RADAR JOGJA – Berbeda dengan tahun lalu, aktivitas di Terminal Giwangan Jogja pasca Lebartan kali ini belum juga ada peningkatan. Angkutan Lebaran yang biasanya membeludak, kini masih sepi, baik untuk kedatangan bus maupun keberangkatan.

“Sebenarnya sepinya aktivitas ini sudah terjadi sejak diberlakukannya larangan mudik. Namun yang jelas, memang sangat berbeda dengan tahun lalu,” tutur Kepala Unit Pelaksana Teknis (UPT) Terminal Giwangan Bekti Zunanta kepada Radar Jogja (27/5).

Dikatakan, dari H-7 Lebaran hingga kemarin jumlah kendaraan bus, baik AKAP dan AKDP yang datang jika diakumulasi hanya 840 bus. Untuk yang berangkat dari Terminal Giwangan sebanyak 822 bus. “Hingga 27 Mei penumpang bus yang datang ke Giwangan ada 969 orang. Kalau yang berangkat dari Giwangan ada 1.514 penumpang. Itu akumulasi dari H-7 Lebaran,” ungkapnya.

Saat ini Terminal Giwangan memang didominasi oleh bus AKDP dibandingkan bus AKAP. Jika dilihat dari data H-7 Lebaran pun jumlah bus dan penumpang AKDP lebih banyak dibanding bus AKAP. “Jika diakumulasi jumlah bus AKAP baik yang datang dan pergi sekitar 542 bus, penumpangnya 1.033 orang. Untuk bus AKDP, baik yang datang dan pergi ada 1.120 bus, penumpangnya 1.450 orang,” paparnya.

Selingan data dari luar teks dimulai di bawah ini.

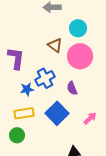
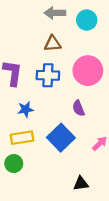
cyan circle: (78, 28) -> (87, 20), moved
brown triangle: (55, 45) -> (53, 44), moved, turned -42
blue cross: (45, 78) -> (48, 75), moved, turned 30

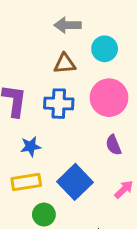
cyan circle: (87, 20) -> (105, 49), moved
purple semicircle: (78, 108) -> (113, 145), moved
green circle: (14, 163) -> (44, 215), moved

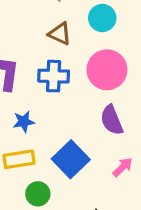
brown triangle: (65, 64) -> (60, 34), turned 30
purple semicircle: (113, 145) -> (112, 120), size x1.4

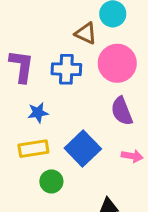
brown triangle: (60, 34) -> (86, 33), moved
pink arrow: (123, 167) -> (132, 156), turned 54

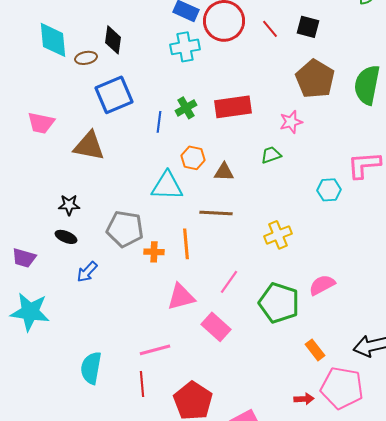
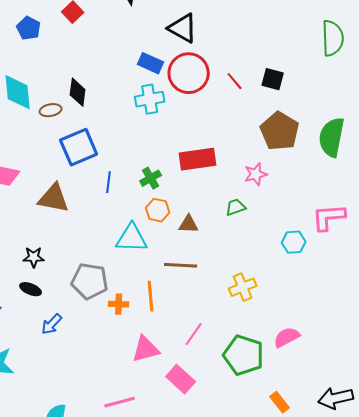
green cross: (186, 108) -> (151, 178), moved
blue line: (159, 122) -> (109, 182), moved

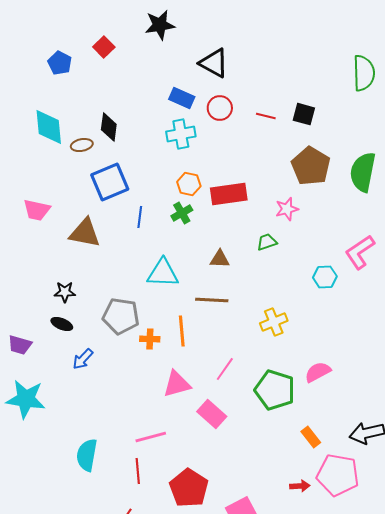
red circle: (189, 73) -> (220, 108), size x0.6
red line: (235, 81) -> (266, 116), turned -36
orange hexagon: (158, 210) -> (189, 184), moved
pink L-shape: (329, 217) -> (360, 252), turned -30

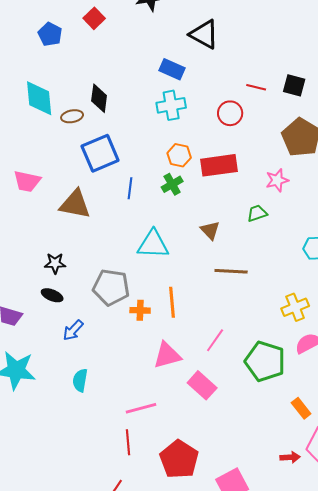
red circle: (220, 108) -> (230, 113), moved
brown triangle: (220, 259) -> (210, 230), turned 45
brown line: (212, 300) -> (231, 271), moved
yellow cross: (274, 322) -> (295, 307), moved
cyan semicircle: (87, 455) -> (80, 380), moved, size x0.7

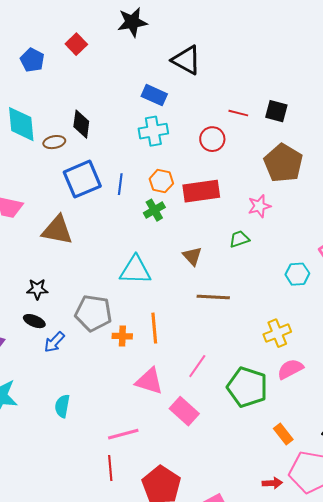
blue line: (130, 188) -> (120, 184), moved
blue arrow: (73, 330) -> (54, 342), moved
pink triangle: (167, 355) -> (149, 381), turned 32

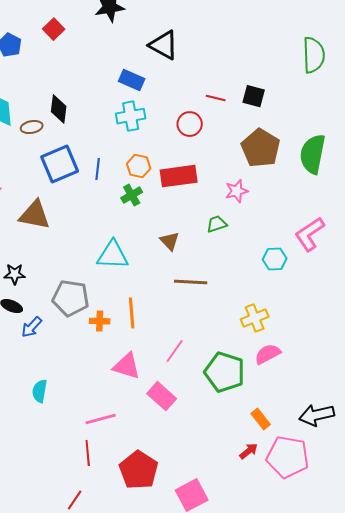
red arrow: (272, 483) -> (249, 451), moved, turned -36

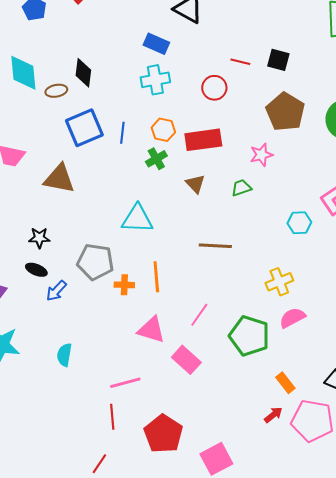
brown triangle: (170, 241) -> (195, 184), moved

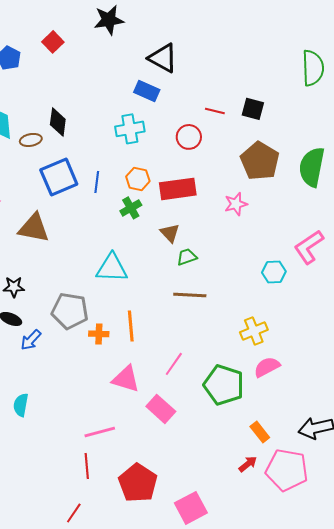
blue rectangle: (156, 44) -> (147, 91), moved
green trapezoid: (241, 188) -> (187, 257), moved
cyan semicircle: (64, 355) -> (21, 405), moved

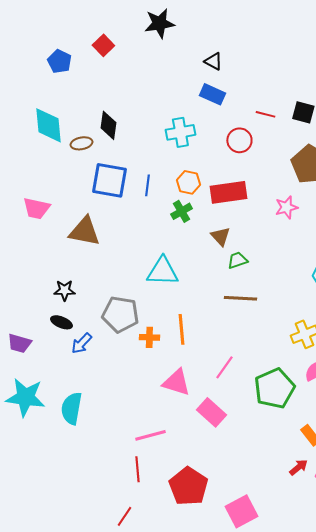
black triangle: (163, 58) -> (213, 61), size x0.6
blue rectangle: (147, 91) -> (212, 94), moved
blue square: (59, 177) -> (109, 180), turned 33
green pentagon: (224, 385) -> (274, 388), turned 30
cyan semicircle: (21, 405) -> (71, 408), size x1.4

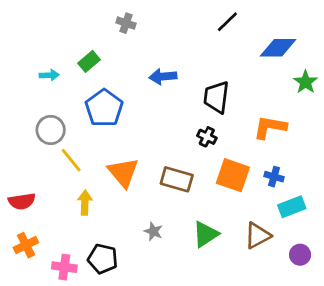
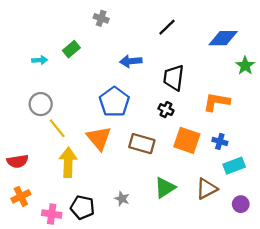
black line: (227, 22) -> (167, 27), moved
blue pentagon: (104, 108) -> (114, 102), moved
yellow arrow: (85, 203) -> (68, 162), size x1.5
gray star: (153, 231) -> (122, 199), moved

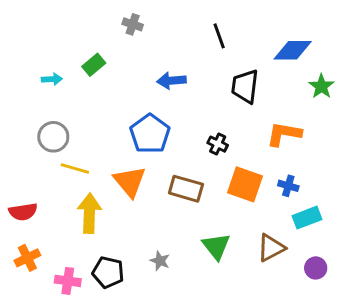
black line: (167, 27) -> (219, 36), turned -66
black trapezoid: (174, 78) -> (245, 86), moved
yellow line: (57, 128) -> (75, 169), turned -35
green triangle: (165, 188) -> (216, 246), turned -35

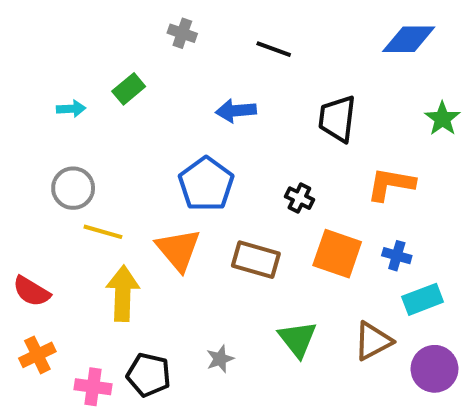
black line: (219, 36) -> (274, 49), moved, turned -50
blue diamond: (293, 50) -> (409, 39), moved
red semicircle: (23, 212) -> (31, 291), turned 40
gray star: (160, 261) -> (220, 359), turned 30
purple circle: (316, 268) -> (434, 369), size x1.5

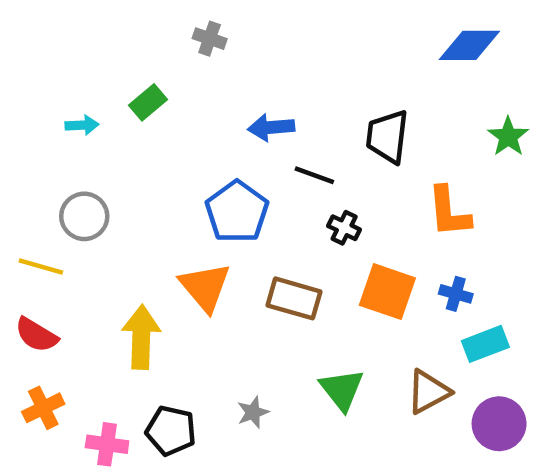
black line: (274, 49) -> (314, 175), moved
orange L-shape: (391, 184) -> (449, 212), turned -105
yellow line: (103, 232) -> (41, 266), moved

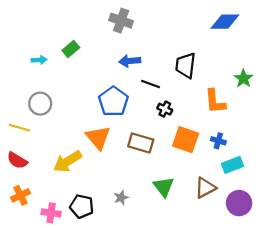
gray cross: (210, 39) -> (121, 21), moved, size x1.5
green star: (508, 137) -> (243, 78), moved
yellow arrow: (141, 337) -> (67, 162), turned -124

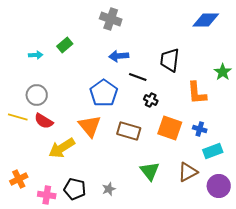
red semicircle: (17, 160) -> (44, 121), moved
gray star: (121, 198) -> (109, 189), moved

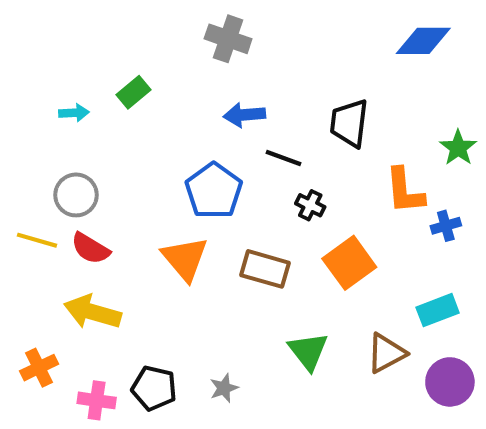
orange square: (170, 128) -> (349, 263), turned 35
blue cross: (200, 129) -> (446, 226), moved, turned -32
yellow arrow: (62, 148) -> (92, 312), moved, turned 48

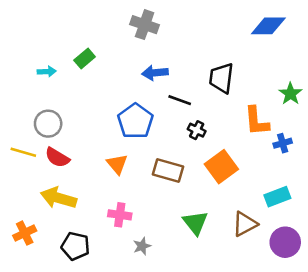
orange triangle: (185, 259) -> (117, 164), size x0.7
black pentagon: (154, 388) -> (75, 246), moved
pink cross: (97, 400) -> (120, 215), moved

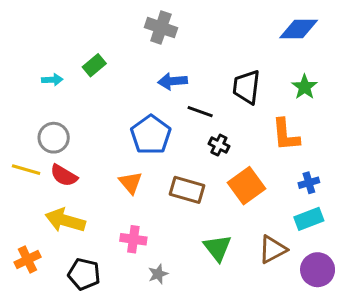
green star: (290, 94) -> (305, 87), moved
blue cross: (283, 143) -> (309, 183), moved

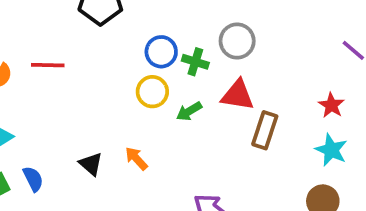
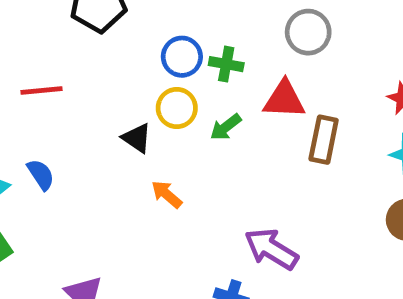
gray circle: (237, 41) -> (308, 32), moved
black triangle: (91, 164) -> (137, 138), moved
blue semicircle: (33, 179) -> (41, 175), moved

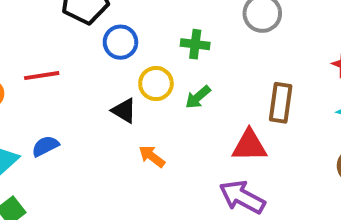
blue circle: (182, 57) -> (120, 42), moved
red triangle: (284, 100) -> (249, 146), moved
blue semicircle: (41, 175) -> (45, 146), turned -80

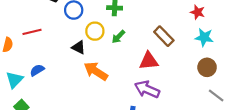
brown rectangle: (281, 103) -> (164, 36), turned -48
orange arrow: (152, 156) -> (96, 71), size x1.6

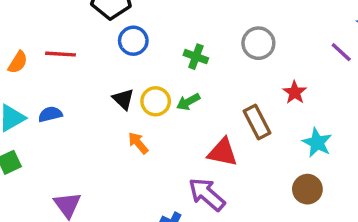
red star: (198, 12) -> (295, 92), moved
yellow circle: (95, 31) -> (156, 101), moved
orange arrow: (96, 71) -> (138, 143), size x0.6

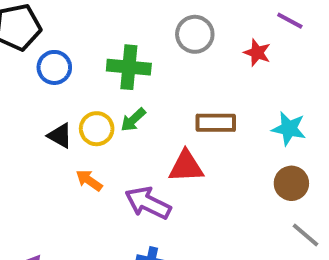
green cross: (196, 57) -> (129, 67), size x1.5
red star: (295, 92) -> (257, 53), moved
brown rectangle: (257, 122) -> (216, 123), turned -48
purple arrow: (207, 194) -> (148, 203), moved

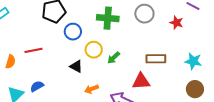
green cross: (129, 67) -> (108, 18), moved
yellow circle: (97, 129) -> (94, 50), moved
orange arrow: (89, 180) -> (91, 89), turned -56

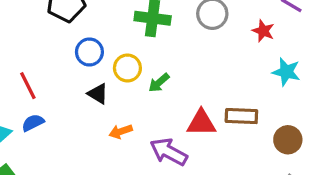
blue circle: (73, 32) -> (89, 52), moved
red line: (33, 50) -> (28, 86), moved, turned 72
brown rectangle: (156, 59) -> (241, 116), moved
cyan star: (193, 61) -> (286, 72), moved

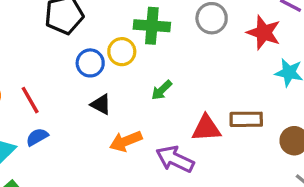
red star: (263, 31) -> (264, 33), size x1.5
yellow circle: (127, 68) -> (122, 52), moved
orange arrow: (121, 131) -> (126, 141), size x1.4

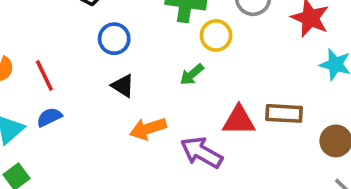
yellow circle: (122, 52) -> (216, 35), moved

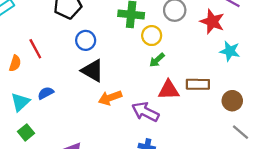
green arrow: (192, 74) -> (157, 60), moved
red line: (44, 75) -> (35, 49), moved
black triangle: (123, 86) -> (93, 71), size x1.5

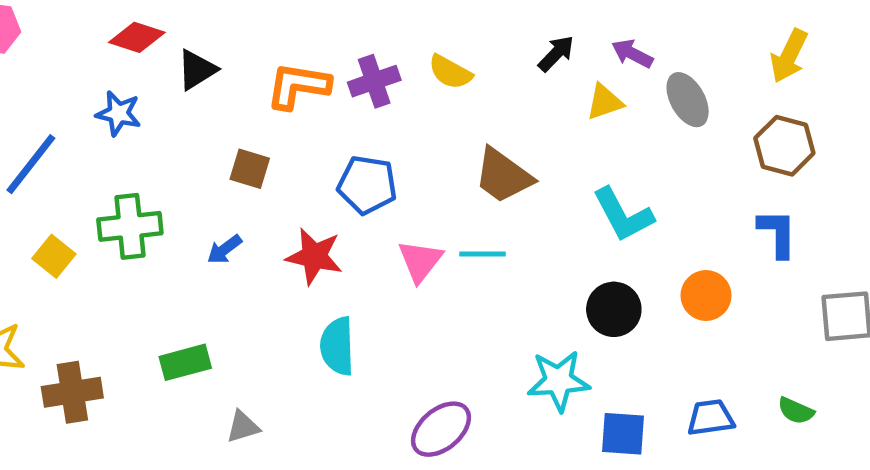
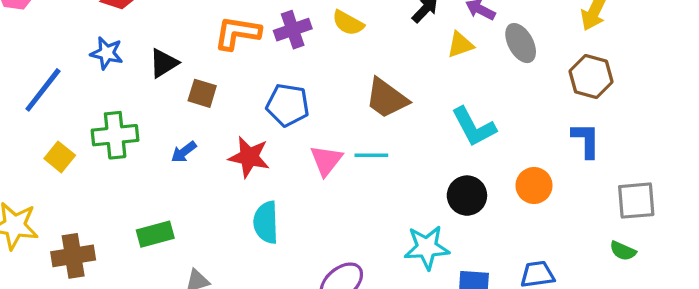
black triangle: (197, 70) -> (164, 63), moved
green semicircle: (796, 411) -> (623, 251), moved

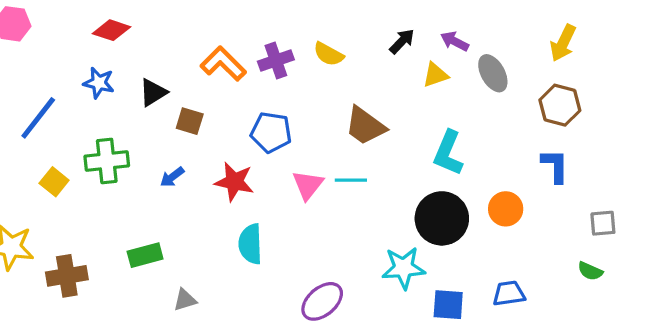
orange L-shape: (237, 33) -> (223, 64), turned 36
cyan L-shape: (474, 127) -> (448, 153), turned 51
black circle: (467, 196) -> (442, 218), size x1.4
gray square: (636, 201) -> (603, 223), size x0.7

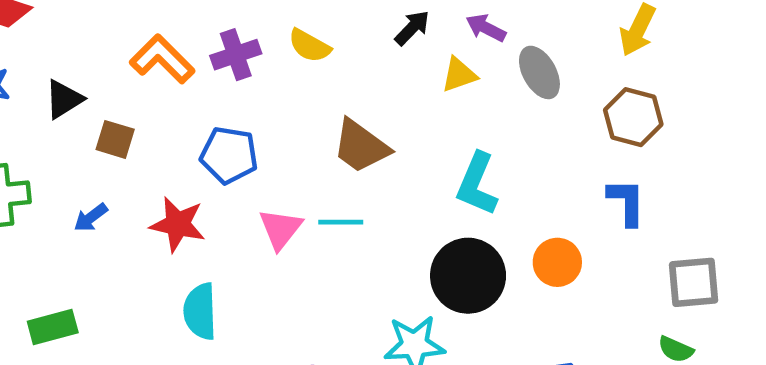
gray square: (603, 223) -> (694, 282), size x1.4

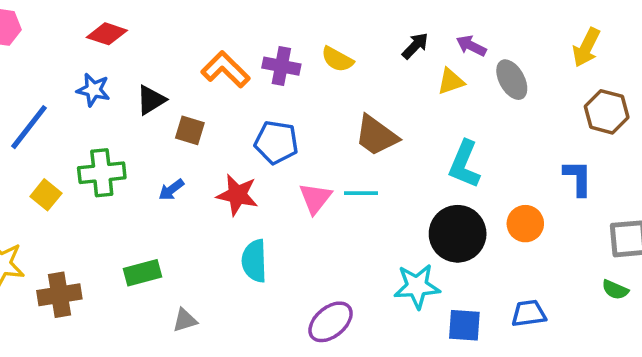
purple cross: (236, 55) -> (281, 66), turned 30
brown hexagon: (633, 117) -> (607, 112), moved

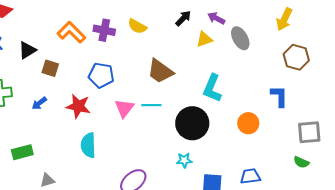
black circle: (458, 234) -> (192, 123), moved
cyan star: (417, 286) -> (184, 160), size x0.6

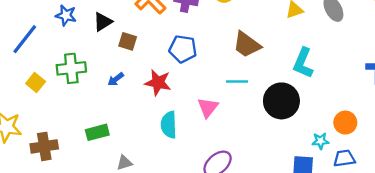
pink triangle: (124, 108) -> (208, 107), moved
orange circle: (248, 123) -> (345, 123), moved
cyan star: (184, 160) -> (320, 141), moved

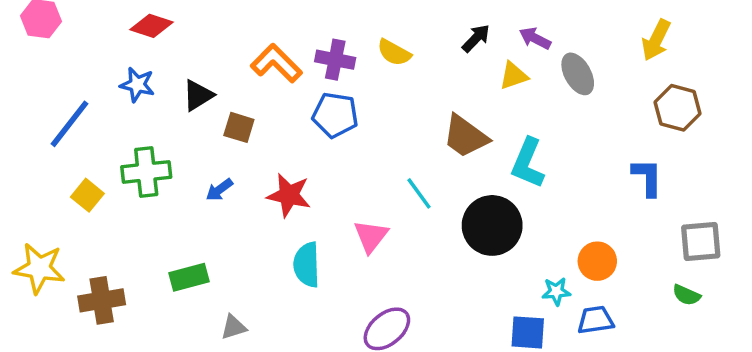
brown trapezoid: (247, 45) -> (465, 136), moved
blue pentagon: (183, 49) -> (335, 115), moved
cyan line: (237, 81) -> (419, 193), turned 54

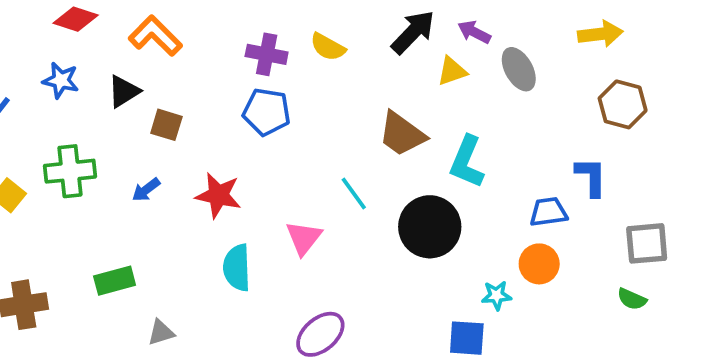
black arrow: (476, 38) -> (413, 32), size x1.5
yellow arrow: (656, 40) -> (600, 34), turned -123
orange L-shape: (276, 63) -> (155, 36), moved
blue trapezoid: (596, 320) -> (548, 212), moved

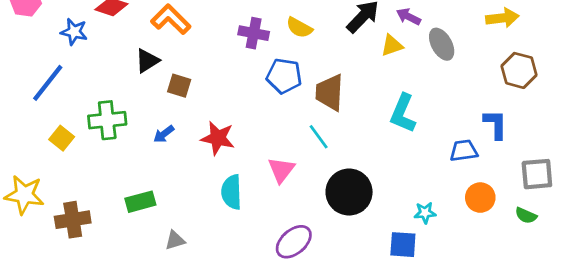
blue star: (61, 80) -> (74, 32), moved
blue pentagon: (267, 112) -> (284, 76), moved
brown trapezoid: (402, 134) -> (330, 93), moved, turned 57
black circle: (430, 227) -> (349, 192), moved
orange circle: (539, 264) -> (480, 198), moved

Jumlah ini sangat berbeda jika dibandingkan dengan Lebaran 2019 yang bisa mencapai ribuan penumpang dan ratusan bus per hari. Saat ini kendaraan rata-rata yang beroperasi hanya 20 unit per hari, untuk penumpang rata-rata 50 orang. “Untuk bus AKAP yang beroperasi saat ini ada bus Magelang dan Solo,” ujarnya.

Meski demikian, Bekti tetap rutin menerapkan protokol Covid-19 di lingkungan terminal dan bus. Hal itu untuk mengantisipasi persebaran dan penularan virus di lingkungan terminal.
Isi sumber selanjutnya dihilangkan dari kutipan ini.